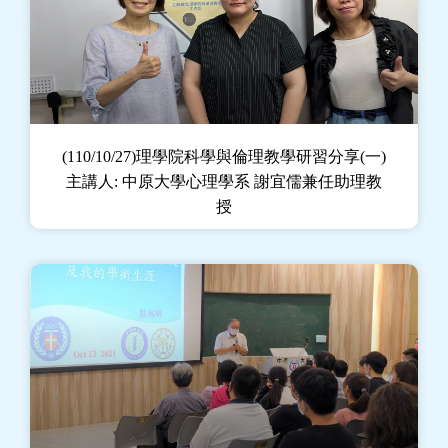
(110/10/27)理學院科學與倫理教學研習分享(一)
主講人: 中原大學心理學系 謝宜儒兼任助理教
授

WHAT THE TASK ASKS:
Across all the lines above, repeat the wording exactly and omit the pictures.

OUTPUT FOR THIS EXERCISE:
(110/10/27)理學院科學與倫理教學研習分享(一)
主講人: 中原大學心理學系 謝宜儒兼任助理教
授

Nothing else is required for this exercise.